Saturday, January 14, 2017

The idiotic way we buy healthcare

Seven years ago, President Obama and the Democrats said that they had solved the healthcare crisis. Their Affordable Care Act promised universal coverage for the uninsured and lower prices for the rest of us. Their calculations were wrong and Obamacare ended up making America’s healthcare mess even worse.

While there are many problems with the current healthcare system, one seems to stand out among all the rest for its sheer stupidity. The most idiotic thing about the American healthcare system is that when we buy healthcare, we have no idea how much we are buying it for. This problem seems to have been worsened by Obamacare.

Aside from suffering from steadily rising premiums and higher deductibles since the onset of Obamacare, we are being blindsided by unexpected medical bills that come out of nowhere. When we go to the doctor for an office visit or check into a hospital, we have no idea what it will cost.

Medical care is the only commodity that we buy in such an insane fashion. Can you imagine going to your local car dealership and signing a contract to buy a new car without knowing how much it would cost or even what kind of car you’d be driving home? Not many people would be willing to take such a deal, but we do it every time we step into a doctor’s office.

When we go to the doctor, all most of us know for sure is that we’ll be paying the insurance copayment. My copay has gone from $20 for an office visit a few years ago to $35 today. In addition to higher copays, my PPO also makes me pay a share of many tests and procedures through deductibles and coinsurance. With my HMO from years past, I only had to pay the copayment for most services.

Not once, but twice in the past two years I have had large bills come from out of the blue for tests that doctors had ordered for members of my family that were denied by the insurance company. In both cases, I took the bills to the doctor to ask them to appeal the insurance company’s denial. In both cases, the doctors said that lab was only supposed to bill the insurance company, not their patients, for the tests in question.

This seems to represent something of a scam. The doctors order tests that aren’t universally recognized and approved and then the lab bills the insurance company. If the insurance company doesn’t pay for the questionable test, apparently the lab takes the loss rather than billing the patient. Occasionally, a bill for thousands of dollars for a test for a routine health condition slips through the cracks to the patient, but normally the patients never know how much money the insurance company is paying out on their behalf unless they actually look at those Explanation of Benefits forms that normally go straight from the mail to the trash.

A third of medical tests are considered unnecessary according to a paper in the Journal of American Medicine. This mountain of needless testing costs hundreds of millions of dollars. When the insurance companies are billed for these expensive tests, it translates in to higher premiums.

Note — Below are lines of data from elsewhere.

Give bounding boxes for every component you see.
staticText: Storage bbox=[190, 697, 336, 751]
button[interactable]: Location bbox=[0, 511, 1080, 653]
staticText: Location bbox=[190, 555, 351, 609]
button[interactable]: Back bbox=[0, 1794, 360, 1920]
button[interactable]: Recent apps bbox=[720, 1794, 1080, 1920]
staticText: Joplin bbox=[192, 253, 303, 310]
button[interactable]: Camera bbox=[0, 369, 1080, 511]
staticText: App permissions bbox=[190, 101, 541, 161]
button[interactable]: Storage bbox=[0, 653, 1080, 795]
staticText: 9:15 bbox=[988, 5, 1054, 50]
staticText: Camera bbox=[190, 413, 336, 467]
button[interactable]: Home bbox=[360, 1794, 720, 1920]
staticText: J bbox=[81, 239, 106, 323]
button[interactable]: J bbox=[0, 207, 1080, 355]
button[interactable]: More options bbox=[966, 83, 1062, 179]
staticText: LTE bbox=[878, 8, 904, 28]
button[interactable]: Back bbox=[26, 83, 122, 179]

Even when you try to find out how much your healthcare costs, you might still be surprised. When I went in for a colonoscopy two years ago, I paid the doctor and the hospital in advance. I thought that this would eliminate any problems with the billing.

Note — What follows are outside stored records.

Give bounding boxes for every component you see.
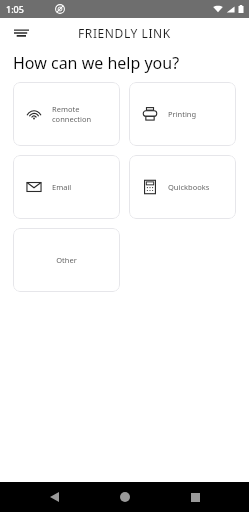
button[interactable]: Printing (129, 82, 236, 146)
staticText: Printing (168, 109, 197, 119)
staticText: How can we help you? (13, 52, 180, 74)
staticText: Quickbooks (168, 182, 210, 192)
staticText: FRIENDLY LINK (78, 25, 171, 41)
button[interactable]: Open navigation menu (8, 20, 34, 46)
button[interactable]: Home (108, 482, 142, 512)
button[interactable]: Remote connection (13, 82, 120, 146)
button[interactable]: Back (37, 482, 71, 512)
staticText: Remote connection (52, 104, 92, 124)
button[interactable]: Quickbooks (129, 155, 236, 219)
staticText: 1:05 (6, 3, 24, 15)
button[interactable]: Email (13, 155, 120, 219)
button[interactable]: Other (13, 228, 120, 292)
staticText: Email (52, 182, 72, 192)
staticText: Other (56, 255, 77, 265)
button[interactable]: Recent apps (178, 482, 212, 512)
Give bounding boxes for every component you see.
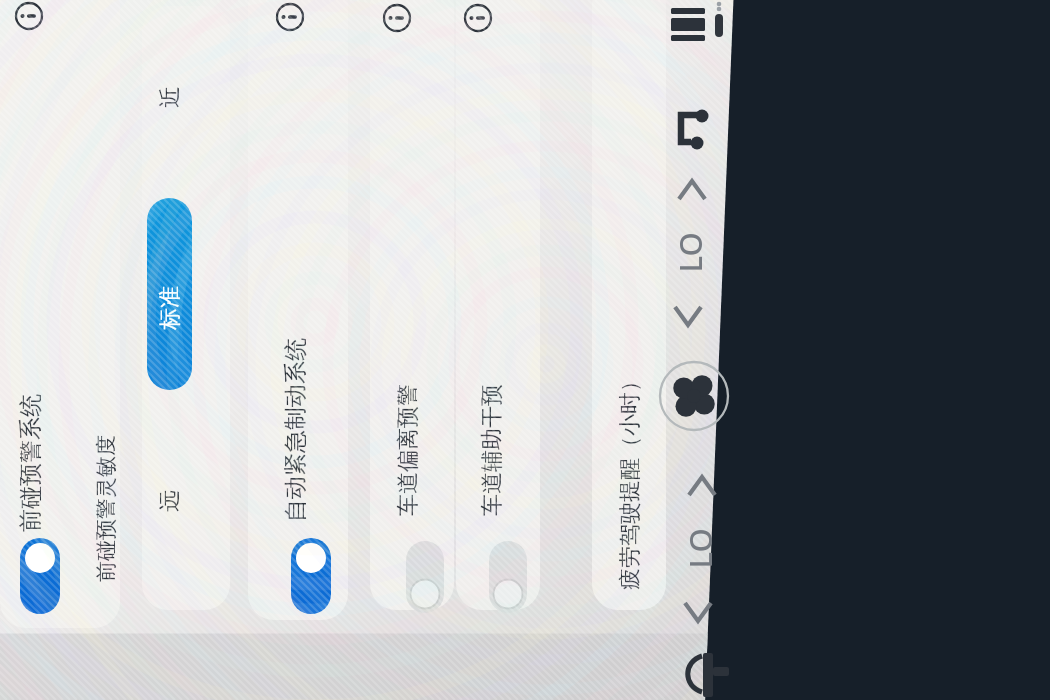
button[interactable]: Driver assistance settings screen (0, 0, 1050, 700)
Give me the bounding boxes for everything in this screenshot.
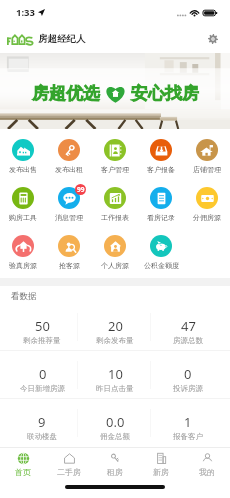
staticText: 剩余发布量 [96,336,134,345]
staticText: 二手房 [57,467,81,477]
staticText: 47 [181,317,196,335]
staticText: 工作报表 [101,213,129,222]
staticText: 店铺管理 [193,165,221,174]
staticText: 50 [35,317,50,335]
staticText: 个人房源 [101,261,129,270]
staticText: 抢客源 [59,261,80,270]
button[interactable]: 客户管理 [92,129,138,177]
staticText: 99 [77,185,85,194]
button[interactable]: 个人房源 [92,225,138,273]
staticText: 首页 [15,467,31,477]
button[interactable]: 99 [46,177,92,225]
button[interactable]: 二手房 [46,448,92,481]
button[interactable]: 首页 [0,448,46,481]
staticText: 客户管理 [101,165,129,174]
staticText: 看数据 [11,291,37,302]
staticText: 新房 [153,467,169,477]
button[interactable]: 验真房源 [0,225,46,273]
staticText: 1:33 [16,6,35,19]
staticText: 1 [184,413,192,431]
staticText: 房源总数 [173,336,203,345]
staticText: 公积金额度 [144,261,179,270]
staticText: 验真房源 [9,261,37,270]
button[interactable]: 分佣房源 [184,177,230,225]
button[interactable]: Settings [203,29,223,49]
staticText: 分佣房源 [193,213,221,222]
staticText: 购房工具 [9,213,37,222]
staticText: 我的 [199,467,215,477]
button[interactable]: 购房工具 [0,177,46,225]
button[interactable]: 客户报备 [138,129,184,177]
staticText: 消息管理 [55,213,83,222]
staticText: 0 [184,365,192,383]
staticText: 安心找房 [131,83,199,104]
button[interactable]: 抢客源 [46,225,92,273]
staticText: 租房 [107,467,123,477]
staticText: 0.0 [106,413,125,431]
staticText: 9 [38,413,46,431]
staticText: 客户报备 [147,165,175,174]
staticText: 发布出售 [9,165,37,174]
staticText: 房超经纪人 [38,33,86,45]
staticText: 报备客户 [173,432,203,441]
staticText: 10 [108,365,123,383]
button[interactable]: 工作报表 [92,177,138,225]
button[interactable]: 新房 [138,448,184,481]
staticText: 投诉房源 [173,384,203,393]
button[interactable]: 租房 [92,448,138,481]
staticText: 今日新增房源 [20,384,65,393]
button[interactable]: 店铺管理 [184,129,230,177]
staticText: 房超优选 [32,83,100,104]
staticText: 20 [108,317,123,335]
staticText: 昨日点击量 [96,384,134,393]
staticText: 佣金总额 [100,432,130,441]
staticText: 0 [39,365,47,383]
button[interactable]: 公积金额度 [138,225,184,273]
staticText: 联动楼盘 [27,432,57,441]
staticText: 剩余推荐量 [23,336,61,345]
button[interactable]: 发布出租 [46,129,92,177]
staticText: 看房记录 [147,213,175,222]
button[interactable]: 我的 [184,448,230,481]
staticText: 发布出租 [55,165,83,174]
button[interactable]: 看房记录 [138,177,184,225]
button[interactable]: 发布出售 [0,129,46,177]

Since I had already paid for the procedure, it came as quite a surprise when I started getting more bills in the mail, again for more than a thousand dollars, a few weeks later. After spending countless hours on the phone getting the runaround between the insurance company, the hospital and the doctor’s office, I traced the problem to a diagnostic code that had been entered incorrectly. The confusion was over whether the scan was medically necessary or preventive care. Under the ACA, preventive care was covered at a higher rate than a procedure that is needed for an actual existing health reason. Go figure that one out.

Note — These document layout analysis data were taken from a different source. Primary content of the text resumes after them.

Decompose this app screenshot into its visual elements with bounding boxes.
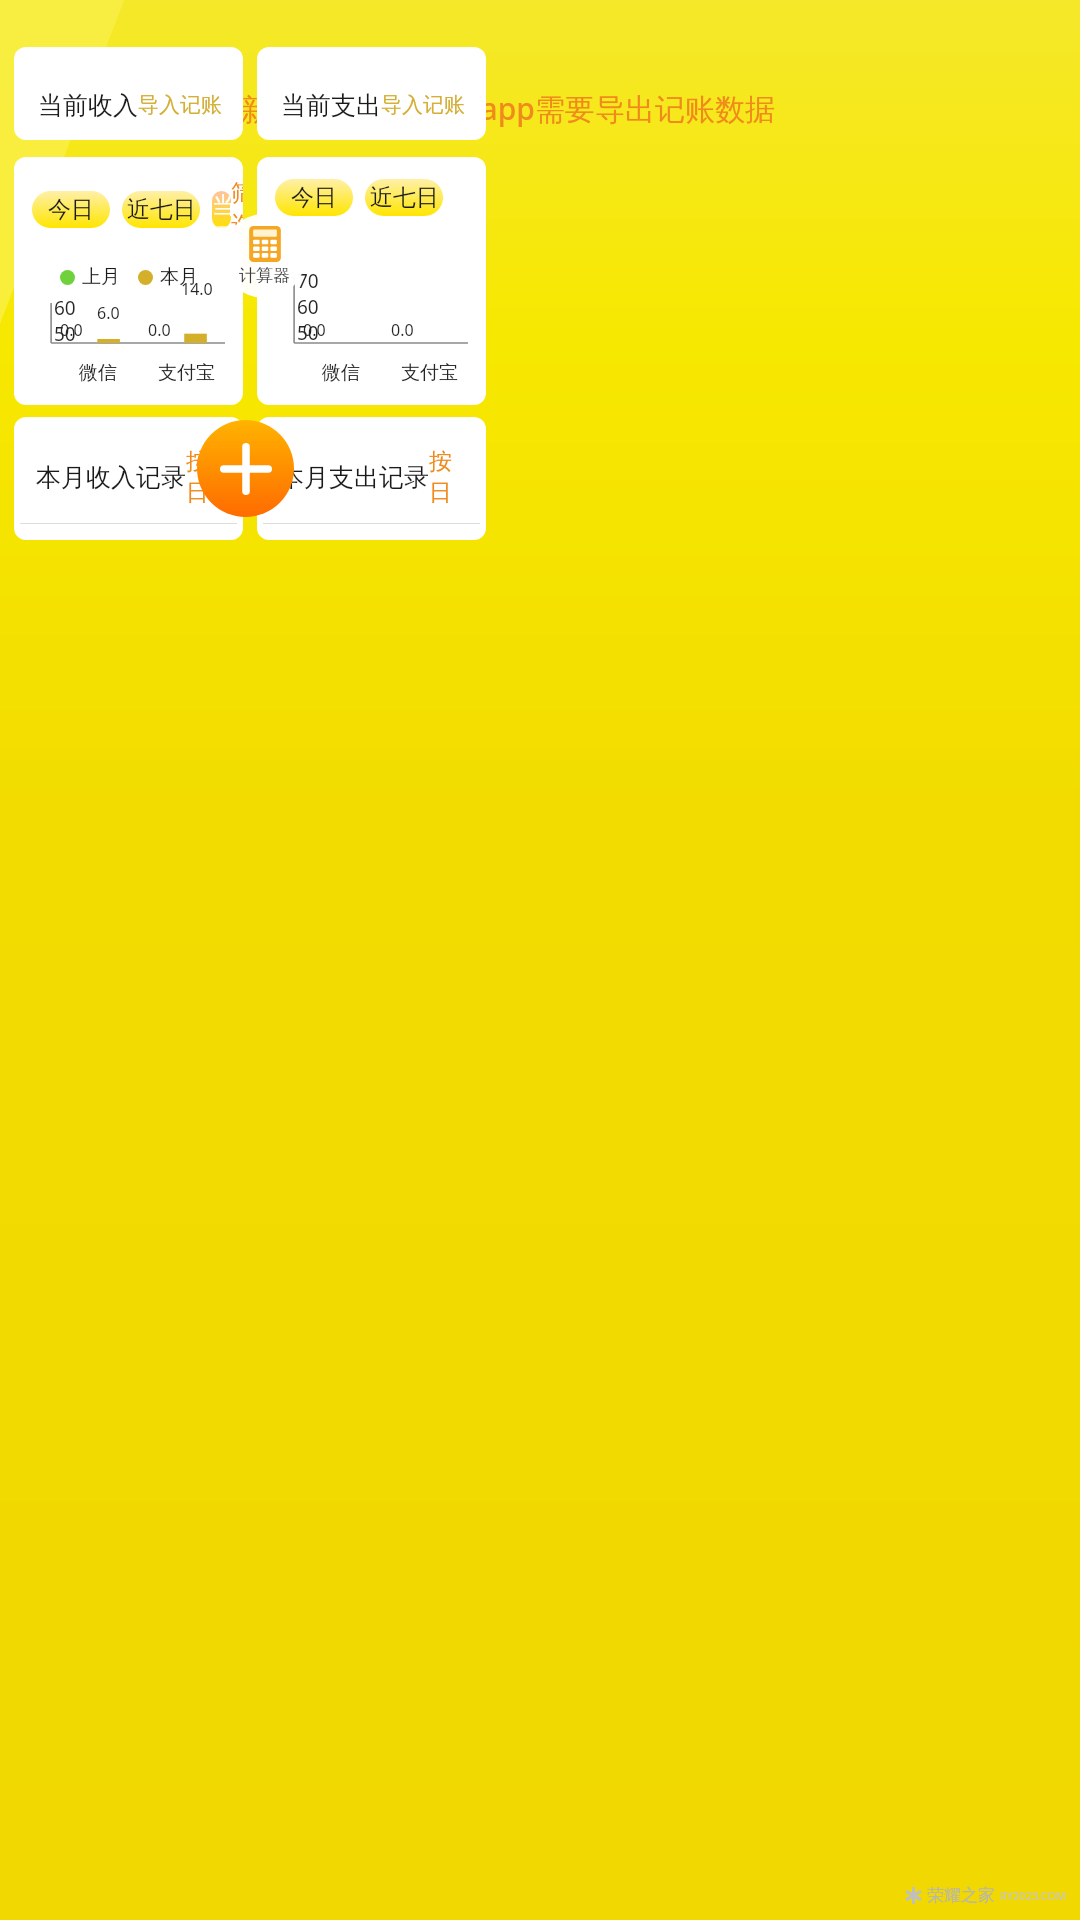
button[interactable]: 今日 bbox=[14, 157, 243, 405]
button[interactable]: 导入记账 bbox=[381, 92, 465, 118]
staticText: 近七日 bbox=[370, 183, 439, 212]
staticText: 今日 bbox=[291, 183, 337, 212]
button[interactable]: 今日 bbox=[275, 179, 353, 216]
staticText: 本月收入记录 bbox=[36, 462, 186, 493]
button[interactable]: 今日 bbox=[32, 191, 110, 228]
staticText: 当前支出 bbox=[281, 90, 381, 121]
button[interactable]: 计算器 bbox=[222, 214, 306, 298]
button[interactable]: 当月 bbox=[212, 191, 231, 228]
staticText: 0.0 bbox=[148, 319, 171, 341]
staticText: 今日 bbox=[48, 195, 94, 224]
button[interactable]: 按日 bbox=[186, 447, 223, 507]
staticText: 本月支出记录 bbox=[279, 462, 429, 493]
staticText: 60 bbox=[54, 295, 76, 321]
staticText: 50 bbox=[297, 320, 319, 346]
staticText: 60 bbox=[297, 294, 319, 320]
staticText: 0.0 bbox=[391, 319, 414, 341]
button[interactable]: 添加记账 bbox=[197, 420, 294, 517]
button[interactable]: 本月收入记录 bbox=[14, 417, 243, 540]
button[interactable]: 当前收入 bbox=[14, 47, 243, 140]
staticText: RY2023.COM bbox=[1000, 1888, 1066, 1903]
staticText: 上月 bbox=[82, 265, 120, 289]
staticText: 0.0 bbox=[60, 319, 83, 341]
staticText: 当前收入 bbox=[38, 90, 138, 121]
button[interactable]: 导入记账 bbox=[138, 92, 222, 118]
button[interactable]: 近七日 bbox=[122, 191, 200, 228]
staticText: 0.0 bbox=[303, 319, 326, 341]
staticText: 支付宝 bbox=[158, 361, 215, 385]
button[interactable]: 今日 bbox=[257, 157, 486, 405]
button[interactable]: 本月支出记录 bbox=[257, 417, 486, 540]
button[interactable]: 近七日 bbox=[365, 179, 443, 216]
staticText: 近七日 bbox=[127, 195, 196, 224]
staticText: 当月 bbox=[212, 191, 231, 228]
staticText: 微信 bbox=[79, 361, 117, 385]
staticText: 本月 bbox=[160, 265, 198, 289]
button[interactable]: 按日 bbox=[429, 447, 466, 507]
staticText: 支付宝 bbox=[401, 361, 458, 385]
staticText: 荣耀之家 bbox=[927, 1885, 995, 1906]
staticText: 计算器 bbox=[239, 265, 290, 286]
staticText: 微信 bbox=[322, 361, 360, 385]
staticText: 6.0 bbox=[97, 302, 120, 324]
staticText: 50 bbox=[54, 321, 76, 347]
staticText: 70 bbox=[297, 268, 319, 294]
button[interactable]: 当前支出 bbox=[257, 47, 486, 140]
staticText: 请谨慎操作！ 重新或替换手机安装app需要导出记账数据 bbox=[15, 88, 775, 129]
staticText: 14.0 bbox=[181, 278, 213, 300]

Even after finding the problem, it took many more hours on the phone to get it corrected. Total time to resolve the issue was about six months. Many people probably would have simply paid these bills when they received them and couldn’t get them dismissed immediately. Alternatively, many others might have ignored the bills and suffered credit damage as a result. I have to wonder how many people are paying outlandish medical bills that they don’t really owe.

Some uncertainty in medicine is legitimate. It is possible to go into a hospital and have real, unexpected complications that make your stay more expensive. However, there shouldn’t be any fear of going in for a routine doctor visit and coming out with thousands of dollars for routine and unnecessary tests, even when you have insurance. The price of a colonoscopy shouldn’t double because you have a medical problem that requires you to get a colonoscopy.

There are many problems with the health care system and Obamacare, but one of the biggest is the lack of transparency in pricing. Patients should have an idea how much they will owe before they commit to a procedure. Too often now, cost is never considered by the doctor and never known by the patient. At least not until the bills start showing up in the mail.

To take it a step further, patients should be able to compare the rates of various doctors and hospitals. With any other commodity, if you want the best you’d better be prepared to pay a little extra. If you desperately need a procedure, but don’t have much money, you might prefer a safe, but less prestigious hospital or clinic. Before you pooh-pooh this idea, consider that medical tourism is already gaining in popularity as people travel to countries with better doctors, advanced treatments that may not be approved at home or less expensive care.

In short, health care reform needs to reintroduce real competition and markets. People can’t make intelligent decisions if they have no information about what a transaction will cost them. The illusion that their copayment is their only cost for care is leading to wasteful practices, large bills and inefficient medical care. Give patients the information to make good healthcare choices and the freedom to choose.